We obviously look for setters who understand the game of volleyball. This understanding takes the longest to master, and you could argue that it is never fully mastered because the game is continually evolving. A high-level setter needs to be thoughtful and have a desire to really dig into the game on a deeper level than other players. Much like NFL quarterbacks, setters need to understand not only their own team and what each player is doing, but also the opponent players and tendencies. Once again, extra time is required to really study videos, digest the stats, and process the information.
Leadership in a setter is extremely important to the success of the team. Again, just like the quarterback, the setter needs to be respected and trusted by the entire team. Leadership and trust, however, are concepts that players can misunderstand, particularly younger players. In my opinion, leading means showing the way rather than pointing the way.

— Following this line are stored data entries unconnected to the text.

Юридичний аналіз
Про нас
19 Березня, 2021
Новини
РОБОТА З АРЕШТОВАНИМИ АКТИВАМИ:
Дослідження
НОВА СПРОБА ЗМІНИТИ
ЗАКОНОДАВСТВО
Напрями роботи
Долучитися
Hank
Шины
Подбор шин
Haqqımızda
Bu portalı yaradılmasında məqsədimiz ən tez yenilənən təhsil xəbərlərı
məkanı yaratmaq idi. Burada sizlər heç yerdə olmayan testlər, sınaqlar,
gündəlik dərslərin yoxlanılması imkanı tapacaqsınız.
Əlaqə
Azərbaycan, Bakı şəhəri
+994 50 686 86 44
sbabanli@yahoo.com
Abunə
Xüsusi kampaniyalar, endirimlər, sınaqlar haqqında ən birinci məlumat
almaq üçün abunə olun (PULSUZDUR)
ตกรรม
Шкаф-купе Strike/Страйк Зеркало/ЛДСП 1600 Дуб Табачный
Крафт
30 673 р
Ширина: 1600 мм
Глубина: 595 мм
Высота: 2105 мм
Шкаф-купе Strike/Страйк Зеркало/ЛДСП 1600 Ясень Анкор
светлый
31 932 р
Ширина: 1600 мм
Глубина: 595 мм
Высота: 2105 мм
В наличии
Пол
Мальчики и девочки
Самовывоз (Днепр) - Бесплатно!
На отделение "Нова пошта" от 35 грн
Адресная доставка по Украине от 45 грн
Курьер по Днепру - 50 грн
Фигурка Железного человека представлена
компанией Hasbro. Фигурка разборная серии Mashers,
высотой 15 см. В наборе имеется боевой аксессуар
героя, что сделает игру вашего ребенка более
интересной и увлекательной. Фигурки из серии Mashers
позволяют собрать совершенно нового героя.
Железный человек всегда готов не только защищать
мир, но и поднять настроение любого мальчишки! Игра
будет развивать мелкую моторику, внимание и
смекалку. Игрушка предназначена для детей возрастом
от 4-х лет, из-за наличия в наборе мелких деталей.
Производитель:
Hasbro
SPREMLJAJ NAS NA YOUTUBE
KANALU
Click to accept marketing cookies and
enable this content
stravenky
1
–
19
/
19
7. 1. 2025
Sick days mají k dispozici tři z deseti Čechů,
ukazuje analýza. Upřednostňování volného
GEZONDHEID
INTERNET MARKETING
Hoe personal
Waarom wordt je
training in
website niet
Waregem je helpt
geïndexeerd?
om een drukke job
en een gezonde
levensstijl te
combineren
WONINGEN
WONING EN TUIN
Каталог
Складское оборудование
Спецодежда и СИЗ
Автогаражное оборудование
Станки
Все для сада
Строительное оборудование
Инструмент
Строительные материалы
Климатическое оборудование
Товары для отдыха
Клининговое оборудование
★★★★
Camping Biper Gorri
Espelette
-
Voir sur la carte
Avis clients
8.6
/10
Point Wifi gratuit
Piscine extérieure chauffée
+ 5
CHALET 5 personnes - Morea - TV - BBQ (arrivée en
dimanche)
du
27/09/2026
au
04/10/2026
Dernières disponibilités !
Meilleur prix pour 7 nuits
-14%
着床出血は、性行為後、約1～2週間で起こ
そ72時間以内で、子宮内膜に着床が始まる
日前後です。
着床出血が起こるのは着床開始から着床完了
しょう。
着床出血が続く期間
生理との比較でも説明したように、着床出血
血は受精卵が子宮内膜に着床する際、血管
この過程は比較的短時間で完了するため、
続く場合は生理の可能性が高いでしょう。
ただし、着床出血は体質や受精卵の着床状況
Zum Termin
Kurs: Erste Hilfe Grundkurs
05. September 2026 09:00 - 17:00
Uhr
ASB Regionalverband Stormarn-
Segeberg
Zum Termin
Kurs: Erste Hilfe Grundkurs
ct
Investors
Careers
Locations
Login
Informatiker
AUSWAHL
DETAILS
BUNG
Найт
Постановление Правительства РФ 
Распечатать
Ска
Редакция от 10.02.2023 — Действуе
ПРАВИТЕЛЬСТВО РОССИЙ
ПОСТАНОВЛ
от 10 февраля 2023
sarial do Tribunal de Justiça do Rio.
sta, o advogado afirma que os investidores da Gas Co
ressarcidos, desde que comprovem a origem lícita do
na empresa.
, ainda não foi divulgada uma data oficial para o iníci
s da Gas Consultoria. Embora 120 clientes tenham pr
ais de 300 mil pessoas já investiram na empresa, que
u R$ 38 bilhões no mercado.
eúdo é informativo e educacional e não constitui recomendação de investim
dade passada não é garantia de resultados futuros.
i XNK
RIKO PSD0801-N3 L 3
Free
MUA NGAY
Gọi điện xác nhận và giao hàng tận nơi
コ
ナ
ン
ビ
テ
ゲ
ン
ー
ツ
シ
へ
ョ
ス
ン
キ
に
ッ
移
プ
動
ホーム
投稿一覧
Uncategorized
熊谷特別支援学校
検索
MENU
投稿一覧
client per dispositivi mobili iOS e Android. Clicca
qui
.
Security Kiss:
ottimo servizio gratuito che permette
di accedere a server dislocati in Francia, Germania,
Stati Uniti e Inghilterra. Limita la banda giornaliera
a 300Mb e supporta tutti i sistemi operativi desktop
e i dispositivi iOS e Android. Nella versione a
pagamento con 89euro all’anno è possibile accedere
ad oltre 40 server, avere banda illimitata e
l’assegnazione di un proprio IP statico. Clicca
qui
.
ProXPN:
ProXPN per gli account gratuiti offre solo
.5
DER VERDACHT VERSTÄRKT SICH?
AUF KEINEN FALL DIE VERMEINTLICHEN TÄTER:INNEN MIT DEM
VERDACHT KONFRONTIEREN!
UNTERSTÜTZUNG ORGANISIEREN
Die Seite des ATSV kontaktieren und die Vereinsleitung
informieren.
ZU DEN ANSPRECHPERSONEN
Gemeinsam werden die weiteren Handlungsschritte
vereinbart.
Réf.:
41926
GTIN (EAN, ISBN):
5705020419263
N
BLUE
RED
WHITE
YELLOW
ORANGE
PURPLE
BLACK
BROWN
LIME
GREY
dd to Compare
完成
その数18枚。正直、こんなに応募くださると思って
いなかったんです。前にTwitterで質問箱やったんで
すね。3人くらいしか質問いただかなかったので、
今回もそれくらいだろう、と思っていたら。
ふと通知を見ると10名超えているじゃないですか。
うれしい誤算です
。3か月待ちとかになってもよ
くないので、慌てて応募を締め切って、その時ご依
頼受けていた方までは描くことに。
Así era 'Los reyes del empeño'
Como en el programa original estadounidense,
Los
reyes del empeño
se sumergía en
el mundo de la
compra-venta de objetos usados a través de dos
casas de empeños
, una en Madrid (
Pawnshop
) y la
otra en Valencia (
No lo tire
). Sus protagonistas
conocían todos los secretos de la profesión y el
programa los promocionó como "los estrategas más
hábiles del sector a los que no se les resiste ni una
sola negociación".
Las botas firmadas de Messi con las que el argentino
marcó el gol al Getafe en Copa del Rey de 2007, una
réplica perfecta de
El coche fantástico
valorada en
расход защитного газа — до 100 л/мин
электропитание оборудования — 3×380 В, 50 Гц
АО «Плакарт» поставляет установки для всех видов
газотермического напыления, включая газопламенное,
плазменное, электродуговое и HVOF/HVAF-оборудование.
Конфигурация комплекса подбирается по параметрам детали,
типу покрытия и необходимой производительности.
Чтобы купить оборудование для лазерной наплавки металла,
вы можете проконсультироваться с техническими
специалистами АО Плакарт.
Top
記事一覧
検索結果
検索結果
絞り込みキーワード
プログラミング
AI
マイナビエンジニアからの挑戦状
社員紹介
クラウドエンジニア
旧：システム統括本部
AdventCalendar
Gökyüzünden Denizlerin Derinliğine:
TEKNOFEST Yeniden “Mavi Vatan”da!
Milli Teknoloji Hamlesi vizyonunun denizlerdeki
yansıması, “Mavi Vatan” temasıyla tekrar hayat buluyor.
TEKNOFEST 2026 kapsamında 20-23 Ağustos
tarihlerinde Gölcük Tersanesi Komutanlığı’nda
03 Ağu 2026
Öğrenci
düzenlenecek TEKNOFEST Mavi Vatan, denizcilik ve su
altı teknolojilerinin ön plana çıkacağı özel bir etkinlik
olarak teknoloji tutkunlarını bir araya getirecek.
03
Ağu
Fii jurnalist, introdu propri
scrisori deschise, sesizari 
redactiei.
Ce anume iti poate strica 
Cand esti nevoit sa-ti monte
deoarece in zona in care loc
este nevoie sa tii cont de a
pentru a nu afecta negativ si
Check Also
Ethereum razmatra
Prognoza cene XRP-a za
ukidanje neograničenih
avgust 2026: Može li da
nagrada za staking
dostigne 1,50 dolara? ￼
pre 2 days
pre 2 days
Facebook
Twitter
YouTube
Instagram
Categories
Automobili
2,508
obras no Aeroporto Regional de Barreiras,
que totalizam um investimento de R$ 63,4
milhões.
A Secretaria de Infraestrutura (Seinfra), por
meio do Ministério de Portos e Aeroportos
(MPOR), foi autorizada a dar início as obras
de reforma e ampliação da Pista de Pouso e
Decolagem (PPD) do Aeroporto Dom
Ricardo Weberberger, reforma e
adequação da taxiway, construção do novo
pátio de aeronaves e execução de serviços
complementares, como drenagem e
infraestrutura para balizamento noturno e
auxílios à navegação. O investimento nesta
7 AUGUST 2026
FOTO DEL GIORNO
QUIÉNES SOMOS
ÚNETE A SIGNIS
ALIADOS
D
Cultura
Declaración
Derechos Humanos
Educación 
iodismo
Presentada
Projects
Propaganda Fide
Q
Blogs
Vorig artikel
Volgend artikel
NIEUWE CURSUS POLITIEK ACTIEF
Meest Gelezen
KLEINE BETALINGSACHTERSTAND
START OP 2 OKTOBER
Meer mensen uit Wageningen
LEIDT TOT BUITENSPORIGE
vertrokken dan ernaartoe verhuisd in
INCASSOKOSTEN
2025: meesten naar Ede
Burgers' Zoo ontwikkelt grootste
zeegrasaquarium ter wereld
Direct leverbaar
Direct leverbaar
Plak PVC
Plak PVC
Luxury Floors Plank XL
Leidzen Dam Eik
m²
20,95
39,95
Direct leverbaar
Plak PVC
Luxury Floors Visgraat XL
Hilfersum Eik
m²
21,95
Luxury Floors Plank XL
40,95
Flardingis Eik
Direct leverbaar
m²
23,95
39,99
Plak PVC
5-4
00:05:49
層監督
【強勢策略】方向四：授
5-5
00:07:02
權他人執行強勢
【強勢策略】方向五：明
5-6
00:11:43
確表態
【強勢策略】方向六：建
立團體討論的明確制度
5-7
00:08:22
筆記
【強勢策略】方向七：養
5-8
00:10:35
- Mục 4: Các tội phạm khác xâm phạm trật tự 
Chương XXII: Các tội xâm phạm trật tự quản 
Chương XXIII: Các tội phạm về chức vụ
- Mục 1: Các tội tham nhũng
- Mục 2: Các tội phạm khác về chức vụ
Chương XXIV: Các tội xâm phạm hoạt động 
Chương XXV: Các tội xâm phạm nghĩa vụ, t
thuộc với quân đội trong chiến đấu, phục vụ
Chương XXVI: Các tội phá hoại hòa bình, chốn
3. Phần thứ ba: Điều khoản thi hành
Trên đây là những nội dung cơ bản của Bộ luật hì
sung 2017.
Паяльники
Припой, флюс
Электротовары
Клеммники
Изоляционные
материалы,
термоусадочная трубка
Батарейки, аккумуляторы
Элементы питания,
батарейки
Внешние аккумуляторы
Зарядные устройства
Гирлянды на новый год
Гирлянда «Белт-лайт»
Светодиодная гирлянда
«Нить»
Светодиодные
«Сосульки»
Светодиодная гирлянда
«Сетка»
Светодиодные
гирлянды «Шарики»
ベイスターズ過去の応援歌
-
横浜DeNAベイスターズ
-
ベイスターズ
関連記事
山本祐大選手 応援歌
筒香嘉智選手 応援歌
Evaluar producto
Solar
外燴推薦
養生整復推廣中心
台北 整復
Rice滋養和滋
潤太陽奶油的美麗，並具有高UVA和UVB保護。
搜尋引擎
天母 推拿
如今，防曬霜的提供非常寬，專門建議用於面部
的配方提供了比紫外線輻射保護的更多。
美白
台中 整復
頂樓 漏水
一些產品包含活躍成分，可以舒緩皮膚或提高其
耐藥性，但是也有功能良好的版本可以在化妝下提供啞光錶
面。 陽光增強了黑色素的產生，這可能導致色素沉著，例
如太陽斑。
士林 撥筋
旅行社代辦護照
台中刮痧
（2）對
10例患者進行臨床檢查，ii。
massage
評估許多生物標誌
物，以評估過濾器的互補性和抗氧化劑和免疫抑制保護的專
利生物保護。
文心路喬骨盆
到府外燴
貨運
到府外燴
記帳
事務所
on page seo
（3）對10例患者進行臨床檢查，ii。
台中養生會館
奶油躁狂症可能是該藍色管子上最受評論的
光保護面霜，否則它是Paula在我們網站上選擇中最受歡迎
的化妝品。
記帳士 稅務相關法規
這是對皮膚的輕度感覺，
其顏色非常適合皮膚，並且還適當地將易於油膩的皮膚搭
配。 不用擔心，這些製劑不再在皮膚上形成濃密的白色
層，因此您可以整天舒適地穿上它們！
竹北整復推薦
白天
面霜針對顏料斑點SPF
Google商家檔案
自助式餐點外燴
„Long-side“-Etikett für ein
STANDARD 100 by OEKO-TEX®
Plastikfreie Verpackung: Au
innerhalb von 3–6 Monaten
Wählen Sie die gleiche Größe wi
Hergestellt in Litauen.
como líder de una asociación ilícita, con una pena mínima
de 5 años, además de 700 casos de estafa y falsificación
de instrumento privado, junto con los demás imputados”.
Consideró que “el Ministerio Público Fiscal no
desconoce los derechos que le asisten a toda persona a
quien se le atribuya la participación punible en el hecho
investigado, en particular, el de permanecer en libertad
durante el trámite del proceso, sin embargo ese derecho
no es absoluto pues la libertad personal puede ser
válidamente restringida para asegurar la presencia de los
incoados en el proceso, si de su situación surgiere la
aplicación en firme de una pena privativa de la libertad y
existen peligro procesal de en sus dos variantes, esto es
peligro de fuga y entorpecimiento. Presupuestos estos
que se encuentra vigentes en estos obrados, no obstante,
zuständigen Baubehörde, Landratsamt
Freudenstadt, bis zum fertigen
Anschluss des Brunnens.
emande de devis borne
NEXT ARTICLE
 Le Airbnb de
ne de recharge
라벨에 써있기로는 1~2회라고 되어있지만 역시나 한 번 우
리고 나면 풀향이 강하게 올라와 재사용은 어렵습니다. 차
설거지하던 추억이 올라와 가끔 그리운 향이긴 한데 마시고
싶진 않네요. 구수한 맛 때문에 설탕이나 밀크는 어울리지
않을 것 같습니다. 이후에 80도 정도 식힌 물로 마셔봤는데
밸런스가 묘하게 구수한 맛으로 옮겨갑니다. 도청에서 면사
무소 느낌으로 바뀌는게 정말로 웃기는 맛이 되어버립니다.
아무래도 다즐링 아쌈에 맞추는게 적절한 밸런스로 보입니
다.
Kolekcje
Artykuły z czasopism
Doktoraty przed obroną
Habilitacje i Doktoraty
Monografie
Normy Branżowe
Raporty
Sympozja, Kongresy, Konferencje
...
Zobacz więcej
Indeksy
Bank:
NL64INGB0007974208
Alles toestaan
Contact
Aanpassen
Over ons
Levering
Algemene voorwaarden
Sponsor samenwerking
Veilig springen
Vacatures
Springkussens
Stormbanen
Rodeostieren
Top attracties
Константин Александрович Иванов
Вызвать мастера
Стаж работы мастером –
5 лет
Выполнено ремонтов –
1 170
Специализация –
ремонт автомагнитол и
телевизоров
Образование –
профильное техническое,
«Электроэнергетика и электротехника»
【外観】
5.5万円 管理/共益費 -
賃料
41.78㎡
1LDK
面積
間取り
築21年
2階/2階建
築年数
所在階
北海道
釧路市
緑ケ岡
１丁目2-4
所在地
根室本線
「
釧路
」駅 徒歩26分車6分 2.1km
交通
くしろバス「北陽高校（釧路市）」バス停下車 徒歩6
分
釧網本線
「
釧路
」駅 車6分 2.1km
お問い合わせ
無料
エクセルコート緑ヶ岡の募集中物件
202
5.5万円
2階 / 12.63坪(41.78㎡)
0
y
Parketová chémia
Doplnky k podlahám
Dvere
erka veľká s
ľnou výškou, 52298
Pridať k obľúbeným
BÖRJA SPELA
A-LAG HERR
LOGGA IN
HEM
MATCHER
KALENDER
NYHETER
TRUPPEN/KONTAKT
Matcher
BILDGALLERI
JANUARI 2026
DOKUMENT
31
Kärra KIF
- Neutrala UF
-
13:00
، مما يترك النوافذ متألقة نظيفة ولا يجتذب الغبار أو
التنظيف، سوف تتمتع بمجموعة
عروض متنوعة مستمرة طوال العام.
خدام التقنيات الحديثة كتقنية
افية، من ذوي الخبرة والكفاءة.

Leading means being out in front, not bringing up the rear and telling everyone where to go and what to do. To garner the trust of the team, a player must first prove himself trustworthy in both what he says and what he does.
When evaluating setters, watch them setting, but also watch their interactions with teammates and coaches. Setters need to be steady and consistent, both mentally and physically. I have never been a fan of loud, emotional, and intense setters (the only exception has been when they were incredibly positive). Players look for the setter to be under control and steady at all times - not too crazy when the team is on a roll and not too down when things aren't going well. I have often compared the emotional requirements of a setter to those of a ship captain. When things are going well, no one needs the captain. When the ship is sinking, though, everyone looks to the captain to save them. They need to see a calm, composed person in charge and giving direction, not someone who is panicking!